I didn’tmeanto listen. Honestly. But sound carried too well in the cabin, and I wasn’t about to walk outside and leave her alone again, not after last night. My hearing—it had saved more lives than I cared to count. Right now, it meant there wasn’t any escaping this, but there was no pretending I didn’t want to hear what she was saying anyway, either.
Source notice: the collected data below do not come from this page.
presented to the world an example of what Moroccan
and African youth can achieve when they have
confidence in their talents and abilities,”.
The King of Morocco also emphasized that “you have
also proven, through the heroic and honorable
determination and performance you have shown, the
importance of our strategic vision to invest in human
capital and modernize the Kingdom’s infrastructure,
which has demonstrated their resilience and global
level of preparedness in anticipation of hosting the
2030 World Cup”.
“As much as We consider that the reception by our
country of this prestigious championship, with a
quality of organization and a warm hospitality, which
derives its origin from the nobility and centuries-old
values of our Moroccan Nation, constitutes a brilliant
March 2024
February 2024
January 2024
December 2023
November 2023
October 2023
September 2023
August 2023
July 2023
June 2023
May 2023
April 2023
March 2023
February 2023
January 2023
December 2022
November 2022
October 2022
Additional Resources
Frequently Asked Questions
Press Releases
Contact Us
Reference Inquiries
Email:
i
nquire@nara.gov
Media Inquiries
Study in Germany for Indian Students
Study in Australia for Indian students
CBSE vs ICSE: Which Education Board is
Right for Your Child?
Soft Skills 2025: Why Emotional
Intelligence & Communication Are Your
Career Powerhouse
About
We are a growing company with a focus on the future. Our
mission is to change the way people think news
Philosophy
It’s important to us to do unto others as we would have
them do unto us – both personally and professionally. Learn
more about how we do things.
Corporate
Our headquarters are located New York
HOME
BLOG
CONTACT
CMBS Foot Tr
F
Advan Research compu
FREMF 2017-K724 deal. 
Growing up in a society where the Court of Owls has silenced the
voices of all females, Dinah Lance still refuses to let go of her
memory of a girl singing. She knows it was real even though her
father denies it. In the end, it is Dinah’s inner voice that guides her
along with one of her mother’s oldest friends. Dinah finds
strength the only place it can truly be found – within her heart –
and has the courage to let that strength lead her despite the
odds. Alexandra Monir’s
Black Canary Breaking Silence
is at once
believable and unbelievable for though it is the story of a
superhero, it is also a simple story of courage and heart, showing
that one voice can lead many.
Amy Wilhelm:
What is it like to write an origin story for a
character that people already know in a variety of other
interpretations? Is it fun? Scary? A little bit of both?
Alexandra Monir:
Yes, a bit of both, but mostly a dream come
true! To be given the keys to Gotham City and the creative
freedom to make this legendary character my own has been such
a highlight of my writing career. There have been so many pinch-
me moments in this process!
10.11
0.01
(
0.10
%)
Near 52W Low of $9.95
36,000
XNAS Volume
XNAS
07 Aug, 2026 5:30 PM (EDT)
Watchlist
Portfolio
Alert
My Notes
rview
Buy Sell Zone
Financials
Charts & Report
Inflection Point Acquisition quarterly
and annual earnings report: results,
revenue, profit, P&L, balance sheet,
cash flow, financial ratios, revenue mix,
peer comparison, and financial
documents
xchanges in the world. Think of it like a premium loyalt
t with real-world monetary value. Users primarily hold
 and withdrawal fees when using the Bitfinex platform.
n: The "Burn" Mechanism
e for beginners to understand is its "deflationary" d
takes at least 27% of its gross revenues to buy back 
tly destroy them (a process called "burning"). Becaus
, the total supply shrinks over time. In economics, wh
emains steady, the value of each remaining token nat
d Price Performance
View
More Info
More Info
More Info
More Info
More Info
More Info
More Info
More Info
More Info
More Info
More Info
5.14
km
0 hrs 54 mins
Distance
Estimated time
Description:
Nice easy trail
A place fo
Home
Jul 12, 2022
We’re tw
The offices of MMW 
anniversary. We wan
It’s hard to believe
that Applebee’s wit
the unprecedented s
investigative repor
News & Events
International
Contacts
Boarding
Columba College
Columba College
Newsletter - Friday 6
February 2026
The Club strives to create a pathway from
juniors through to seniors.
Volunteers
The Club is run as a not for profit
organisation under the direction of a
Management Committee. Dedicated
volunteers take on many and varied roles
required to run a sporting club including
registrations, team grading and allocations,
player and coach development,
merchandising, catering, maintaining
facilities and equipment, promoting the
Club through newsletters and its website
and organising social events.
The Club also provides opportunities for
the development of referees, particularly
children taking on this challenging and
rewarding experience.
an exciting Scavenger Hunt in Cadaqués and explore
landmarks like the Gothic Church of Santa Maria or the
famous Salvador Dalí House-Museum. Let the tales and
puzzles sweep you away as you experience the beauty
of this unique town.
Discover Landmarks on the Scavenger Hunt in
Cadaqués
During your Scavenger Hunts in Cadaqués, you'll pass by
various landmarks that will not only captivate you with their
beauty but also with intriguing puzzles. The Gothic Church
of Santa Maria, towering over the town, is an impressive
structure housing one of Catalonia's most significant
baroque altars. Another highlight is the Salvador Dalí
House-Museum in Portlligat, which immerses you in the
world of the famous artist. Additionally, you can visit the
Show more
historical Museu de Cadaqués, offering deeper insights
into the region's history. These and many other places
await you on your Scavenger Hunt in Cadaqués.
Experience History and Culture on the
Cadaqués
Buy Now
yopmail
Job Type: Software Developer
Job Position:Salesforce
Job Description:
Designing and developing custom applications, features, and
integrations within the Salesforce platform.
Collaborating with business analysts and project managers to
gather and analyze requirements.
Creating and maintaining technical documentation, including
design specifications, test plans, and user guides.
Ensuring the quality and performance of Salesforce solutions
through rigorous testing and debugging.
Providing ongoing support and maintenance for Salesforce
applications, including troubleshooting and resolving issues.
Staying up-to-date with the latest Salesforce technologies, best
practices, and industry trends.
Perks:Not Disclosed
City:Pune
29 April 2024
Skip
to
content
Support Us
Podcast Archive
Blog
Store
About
I turned to the sink to wash dishes I hadn’t used, anything to stay busy.

“I’m so sorry I won’t make it this morning,” she said softly into the phone. Her voice was gentle, polite. A touch too eager. I had no trouble picking out the rapid beating of her heart, the soft whisper of her hand on her sweater as she rubbed it nervously. “There’s been some car trouble, but—” A pause, in it, the rapidpatter of a sharp voice on the other end, too fast for me to quite make out.

My shoulders tensed. That didn’t sound good. “No, I… But I thought we—” Her voice cracked a little as she began spluttering objections. “You told me last week it was practically certain—” Long silence. Even I could hear the clipped tone of the voice on the other end. Sharp. Dismissive, as if Kess’s rejection wasn’t even worth raising a voice over. My grip on the sink tightened until the ceramic bowl I’d been holding cracked straight through.

“I understand,” she whispered. Click. I turned the faucet on full blast to drown out the quiet sound of her heartbreak. Footsteps shuffled back into the living room. Avis was ahead of her, tail high and swishing like he had something to prove. He jumped onto the counter beside me and meowed—a sharp, pointed sound.

I didn’t look at her. I couldn’t stand the picture that had already formed in my mind, and I didn’t want to know if it was true or not. She didn’t make a sound, but the air felt too tight. Like grief had turned physical.

“Do you know of a hotel or B&B nearby?” she asked suddenly, carefully, the voice of someone who’d practiced sounding casual under pressure. “I don’t want to be in the way while you work on the car.”